▶ [Task to carry out] Retype exactly the lines from the one that contains "мания того, как улучшить сотрудничество и" through the final line of the material below, and add nothing else.

....................

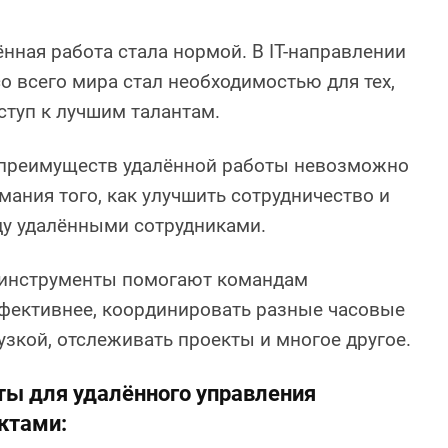
нная работа стала нормой. В IT-направлении
о всего мира стал необходимостью для тех,
ступ к лучшим талантам.
преимуществ удалённой работы невозможно
мания того, как улучшить сотрудничество и
у удалёнными сотрудниками.
 инструменты помогают командам
фективнее, координировать разные часовые
узкой, отслеживать проекты и многое другое.
ы для удалённого управления
ктами:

....................

▶ [Exercise result]
мания того, как улучшить сотрудничество и
у удалёнными сотрудниками.
 инструменты помогают командам
фективнее, координировать разные часовые
узкой, отслеживать проекты и многое другое.
ы для удалённого управления
ктами:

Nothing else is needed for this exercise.